Wir gehören einfach dazu

50-jähriges Jubiläum des Posaunenchores Deckenbach am 1. Dezember. 

Bild aus den AnfangsjahrenHomberg-Deckenbach (pm). Als Teil einer Jugendgruppe haben sie vor 50 Jahren angefangen, ihre Instrumente zu erlernen, noch heute spielen sie aktiv im Posaunenchor Deckenbach und werden dafür am Sonntag im Anschluss an ein Jubiläumskonzert geehrt: Siegfried Werner und Walter Schaaf, der seit 40 Jahren Dirigent des Chores ist. „Die Idee ist auf einem Zeltlager mit Pfarrer Waldemar Tenne entstanden“, erzählt der heutige Vorsitzende Detlef Filipp. „Pfarrer Tenne hat sich damals sehr um den Start des Posaunenchores bemüht, Instrumente besorgt und den Kreis motiviert.“ War der Chor damals quasi eine Teenygruppe, ist heute der jüngste der 15 aktiven Bläser 32 Jahre alt, der älteste 75.

„Die Blütezeit unseres Posaunenchores war in den 80er Jahren, da waren wir doppelt so viele Aktive wie heute“, sagt Filipp. Aber Grund zum Jammern sieht er nicht. „Man macht das entweder mit Freude oder man lässt es bleiben.“ Der Posaunenchor, als Verein organisiert, sei fest in das Orts- und Vereinsleben integriert. „Wir spielen regelmäßig zu Weihnachten, Ostern, am Volkstrauertag, in den Gemeinden bei Hochzeitsjubiläen, Geburtstagen, wenn Vereine eine Andacht halten – wir gehören einfach dazu“, sagt Filipp.
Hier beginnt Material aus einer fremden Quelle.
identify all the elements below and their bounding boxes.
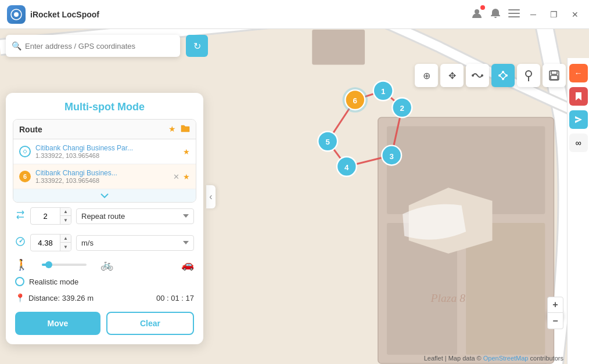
distance-row: 📍 Distance: 339.26 m 00 : 01 : 17 xyxy=(6,290,203,306)
location-icon: 📍 xyxy=(15,293,25,302)
distance-text: Distance: 339.26 m xyxy=(28,294,156,302)
panel: Multi-spot Mode Route ★ Citibank Changi … xyxy=(6,93,203,344)
panel-title: Multi-spot Mode xyxy=(6,93,203,119)
svg-rect-3 xyxy=(508,9,520,10)
app-title: iRocket LocSpoof xyxy=(30,10,471,19)
svg-rect-51 xyxy=(551,75,558,80)
svg-text:Plaza 8: Plaza 8 xyxy=(430,291,466,304)
move-button[interactable]: Move xyxy=(15,312,100,335)
speed-down[interactable]: ▼ xyxy=(60,243,71,251)
realistic-mode-row: Realistic mode xyxy=(6,273,203,290)
profile-badge xyxy=(480,5,485,10)
svg-point-44 xyxy=(498,74,501,77)
route-item-name-2: Citibank Changi Busines... xyxy=(35,169,173,177)
svg-rect-5 xyxy=(508,16,520,17)
titlebar-controls: ─ ❐ ✕ xyxy=(471,8,582,21)
route-item: Citibank Changi Business Par... 1.333922… xyxy=(13,139,196,164)
bike-icon[interactable]: 🚲 xyxy=(100,258,113,271)
svg-point-1 xyxy=(14,12,19,17)
route-item-coords-1: 1.333922, 103.965468 xyxy=(35,152,183,159)
speed-controls-row: 4.38 ▲ ▼ m/s km/h mph xyxy=(6,229,203,256)
svg-rect-4 xyxy=(508,13,520,14)
svg-point-42 xyxy=(472,74,474,77)
realistic-mode-label: Realistic mode xyxy=(29,277,78,286)
side-toolbar: ← ∞ xyxy=(567,58,589,364)
car-icon[interactable]: 🚗 xyxy=(181,258,194,271)
panel-collapse-button[interactable]: ‹ xyxy=(206,185,216,208)
menu-icon[interactable] xyxy=(508,9,520,20)
clear-button[interactable]: Clear xyxy=(106,312,194,335)
profile-icon[interactable] xyxy=(471,8,483,21)
svg-point-53 xyxy=(20,241,21,243)
route-item-dot-2: 6 xyxy=(19,171,31,182)
route-item-actions-1: ★ xyxy=(183,147,190,156)
route-tool[interactable] xyxy=(466,64,489,87)
repeat-controls-row: 2 ▲ ▼ Repeat route Loop One way xyxy=(6,203,203,229)
walk-icon[interactable]: 🚶 xyxy=(15,258,28,271)
route-header-icons: ★ xyxy=(168,124,190,134)
speed-value-btns: ▲ ▼ xyxy=(60,235,71,251)
route-item-info-2: Citibank Changi Busines... 1.333922, 103… xyxy=(35,169,173,184)
repeat-icon xyxy=(15,210,26,222)
map-area: Plaza 8 Citibank Campus Changi Business … xyxy=(0,29,589,364)
back-button[interactable]: ← xyxy=(569,64,588,82)
send-button[interactable] xyxy=(569,110,588,129)
route-label: Route xyxy=(19,125,42,134)
movement-modes-row: 🚶 🚲 🚗 xyxy=(6,256,203,273)
osm-link[interactable]: OpenStreetMap xyxy=(483,355,529,362)
link-button[interactable]: ∞ xyxy=(569,134,588,152)
zoom-in-button[interactable]: + xyxy=(547,297,563,313)
bookmark-button[interactable] xyxy=(569,87,588,106)
star-item-icon-1[interactable]: ★ xyxy=(183,147,190,156)
svg-point-45 xyxy=(502,71,504,73)
speed-value-input[interactable]: 4.38 xyxy=(31,236,60,250)
search-input[interactable] xyxy=(25,42,174,51)
crosshair-tool[interactable]: ⊕ xyxy=(415,64,438,87)
star-icon[interactable]: ★ xyxy=(168,124,176,134)
star-item-icon-2[interactable]: ★ xyxy=(183,172,190,181)
map-attribution: Leaflet | Map data © OpenStreetMap contr… xyxy=(424,355,563,362)
route-header: Route ★ xyxy=(13,120,196,139)
svg-point-43 xyxy=(481,74,483,77)
close-button[interactable]: ✕ xyxy=(568,8,582,21)
bell-icon[interactable] xyxy=(490,8,501,21)
refresh-button[interactable]: ↻ xyxy=(186,35,208,57)
speed-unit-select[interactable]: m/s km/h mph xyxy=(76,235,194,251)
route-item-2: 6 Citibank Changi Busines... 1.333922, 1… xyxy=(13,164,196,189)
map-zoom-controls: + − xyxy=(547,297,563,329)
save-tool[interactable] xyxy=(543,64,566,87)
repeat-count-btns: ▲ ▼ xyxy=(60,208,71,224)
time-display: 00 : 01 : 17 xyxy=(156,294,194,302)
multispot-tool[interactable] xyxy=(491,64,515,87)
realistic-mode-radio[interactable] xyxy=(15,277,24,286)
repeat-count-up[interactable]: ▲ xyxy=(60,208,71,216)
maximize-button[interactable]: ❐ xyxy=(547,8,561,21)
route-section: Route ★ Citibank Changi Business Par... … xyxy=(13,119,196,203)
repeat-count-down[interactable]: ▼ xyxy=(60,216,71,224)
svg-rect-11 xyxy=(312,30,365,65)
minimize-button[interactable]: ─ xyxy=(527,8,540,21)
svg-rect-50 xyxy=(551,71,557,74)
action-buttons-row: Move Clear xyxy=(6,306,203,335)
move-tool[interactable]: ✥ xyxy=(440,64,464,87)
expand-route-button[interactable] xyxy=(13,189,196,202)
repeat-count-spinner: 2 ▲ ▼ xyxy=(30,207,71,225)
route-item-name-1: Citibank Changi Business Par... xyxy=(35,144,183,152)
svg-point-48 xyxy=(526,71,531,77)
speed-icon xyxy=(15,236,26,249)
route-item-coords-2: 1.333922, 103.965468 xyxy=(35,177,173,184)
route-item-info-1: Citibank Changi Business Par... 1.333922… xyxy=(35,144,183,159)
folder-icon[interactable] xyxy=(181,124,190,134)
route-item-actions-2: ✕ ★ xyxy=(173,172,190,181)
svg-point-2 xyxy=(475,9,479,14)
app-logo xyxy=(7,5,26,24)
repeat-mode-select[interactable]: Repeat route Loop One way xyxy=(76,208,194,224)
delete-item-icon-2[interactable]: ✕ xyxy=(173,172,179,181)
speed-slider xyxy=(39,264,89,266)
svg-point-47 xyxy=(502,78,504,80)
speed-up[interactable]: ▲ xyxy=(60,235,71,243)
repeat-count-input[interactable]: 2 xyxy=(31,210,60,223)
search-bar: 🔍 ↻ xyxy=(6,35,180,57)
zoom-out-button[interactable]: − xyxy=(547,313,563,329)
pin-tool[interactable] xyxy=(517,64,540,87)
Wichtige Unterstützung erfahre man durch das Posaunenwerk der Evangelischen Kirche in Hessen und Nassau, das inzwischen u.a. eigens Seminare für „alte Jungbläser“ anbiete, also für Spätberufene, die vielleicht erst nach der aktiven Arbeitsphase Zeit und Lust haben, ein Blechblasinstrument zu erlernen.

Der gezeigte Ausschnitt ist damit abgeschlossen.